C’est dans ce contexte qu’Eau 17 et la Rase lancent une campagne de sensibilisation sans précédent auprès des Charentais-maritimes : grand public, agriculteurs, élus, professionnels du tourisme et scolaires. Eau 17, engagée dans cette politique de gestion résiliente de l’eau depuis 2020, sort cette année le grand jeu. Parmi les points forts de cette opération séduction, l’ouverture de l’usine Lucien Grand de Saint-Hippolyte au public à treize reprises.
L’usine de traitement des eaux de Saint-Hippolyte est la plus grande usine de production d’eau potable du département. Un lieu performant où l’eau est surveillée et contrôlée en permanence par une vingtaine de techniciens. Elle traite 13 millions de m3 d’eau par an. En période estivale, elle atteint une capacité de traitement de 60 000 m3 par jour, car l’afflux touristique sur le littoral entraîne une nécessaire adaptation de la production d’eau potable. Rien que pour l’île de Ré, la consommation d’eau quotidienne passe de 4000 m3 en hiver à 17 000 m3 au mois d’août.
Grâce à un réseau structuré et à un maillage conséquent, le syndicat Eau 17 et la Rese produisent et distribuent l’eau potable partout dans le département à un tarif identique, y compris en zone rurale. L’enjeu est de maintenir un partage de la ressource pour tous les usages en Charente-Maritime et ce sur du long terme, à échéance de 2050.
L’objectif des visites de l’usine Lucien Grand, à laquelle seules les 28 communes de la communauté d’agglomération de La Rochelle et la ville de Rochefort ne sont pas adhérentes, est aussi de montrer les atouts de l’eau du robinet : un produit local, de qualité, écologique et économique. Une ressource à utiliser avec parcimonie.
Lutter contre les fuites, réutiliser les eaux grises
Hortense Bret explique comment l’eau est assainie.

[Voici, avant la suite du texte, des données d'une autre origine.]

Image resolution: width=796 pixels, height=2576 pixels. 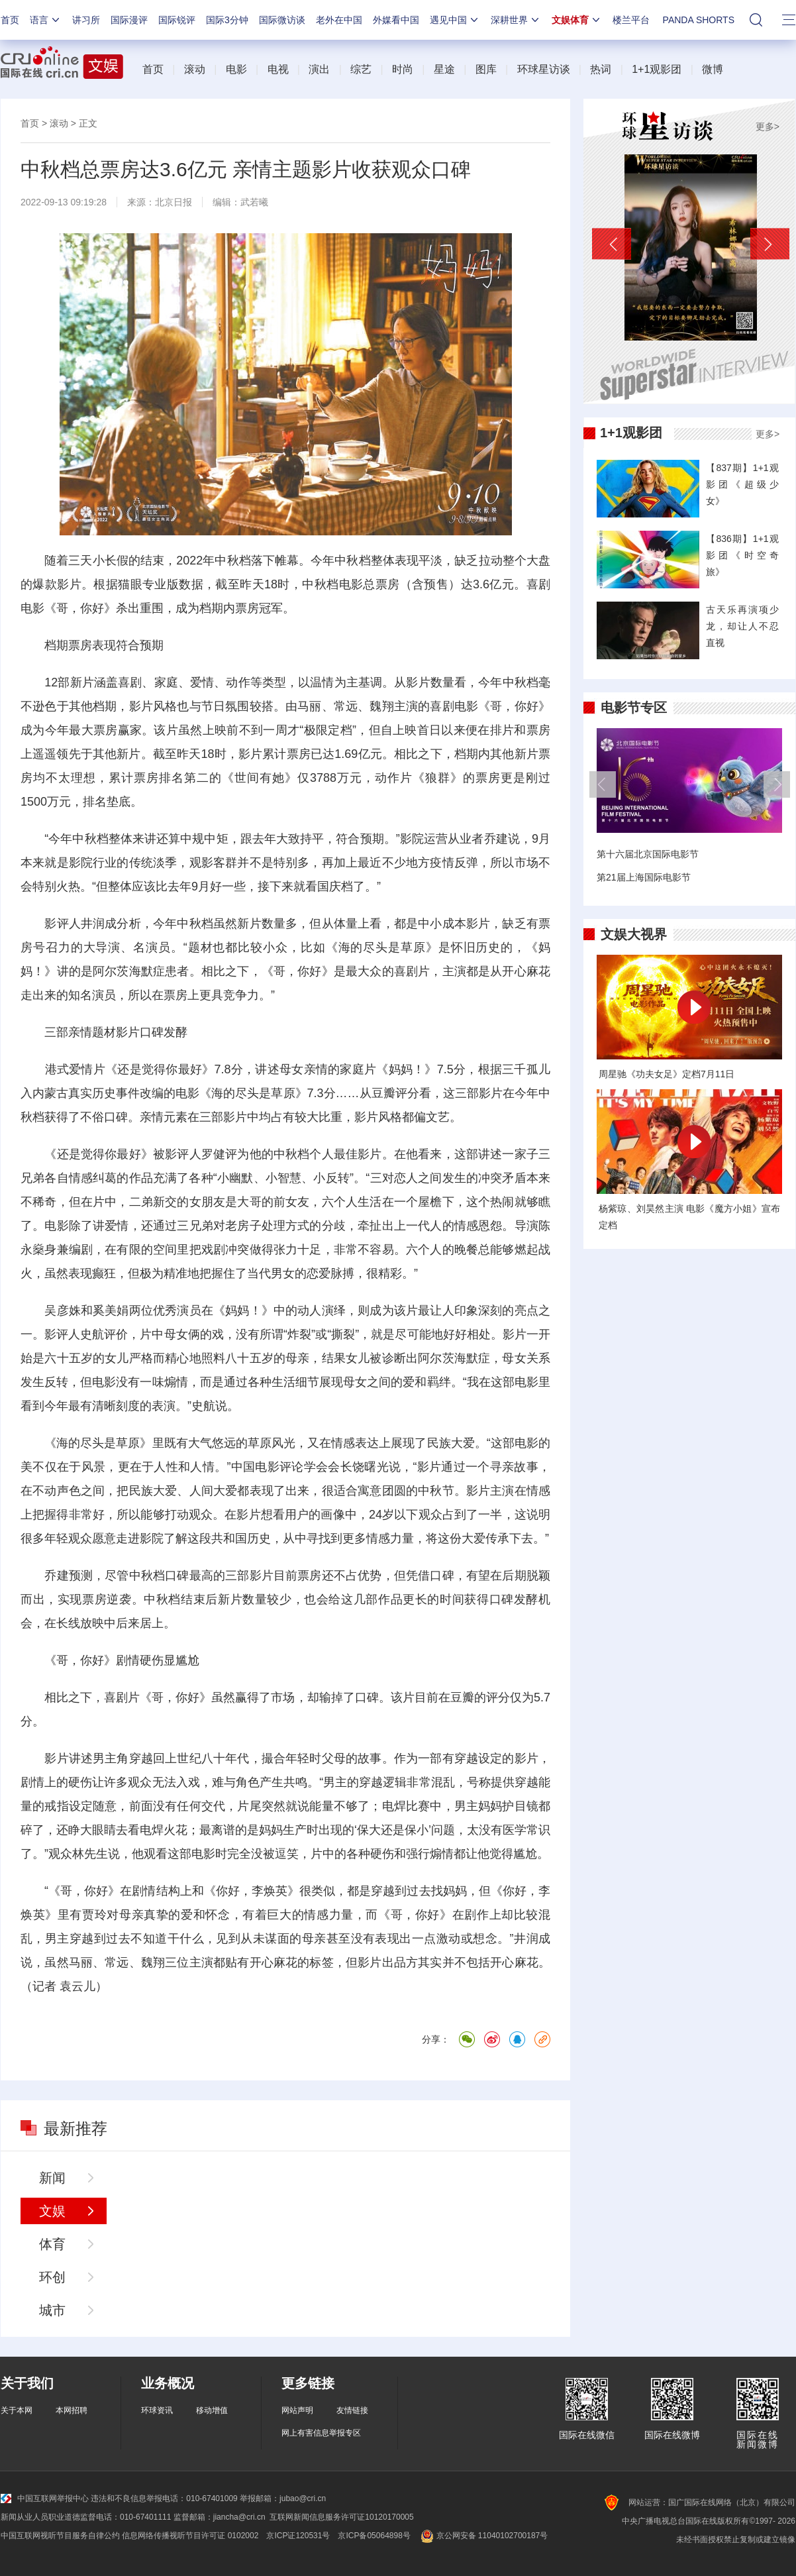 What do you see at coordinates (666, 1074) in the screenshot?
I see `周星驰《功夫女足》定档7月11日` at bounding box center [666, 1074].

40 millions d’euros sont investis chaque année par Eau 17 dont 20 millions pour entretenir et améliorer le réseau afin de faire la chasse aux fuites ; un objectif majeur pour ne pas gaspiller la ressource. Une stratégie de détection et de sécurisation des fuites sur le réseau est mise en pratique. Dans le département, la perte est évaluée à seulement 13%, cela peut atteindre 50% ailleurs.
L’anticipation de la raréfaction de la ressource passe aussi par la restructuration d’anciens forages et la création de nouveaux, en zone littorale notamment. À l’île d’Oléron, un troisième forage va venir compléter les deux existants, pour être activé en été quand la distribution d’eau potable est tendue.
Un autre levier d’action pour « renouveler la ressource » cette fois, consiste à étudier les moyens d’assainir et de réutiliser les eaux grises ou les eaux usées des stations d’épuration, la REUT ( ou Reuse) dans le jargon. Depuis quatre ans, Eau 17 se penche sur cette solution. L’île de Ré, et sa station d’épuration de La Flotte, sert de zone test avec la réutilisation d’une eau classée A en sortie de station, permettant l’arrosage par les maraîchers de la pomme de terre primeur en AOP.
*Eau 17 est un établissement public qui organise le service de l’eau et de l’assainissement en Charente-Maritime pour 500 000 habitants répartis sur 432 communes.
*La Rese est la régie publique d’exploitation du syndicat Eau 17 et le 1er producteur et distributeur d’eau potable en Charente-Maritime.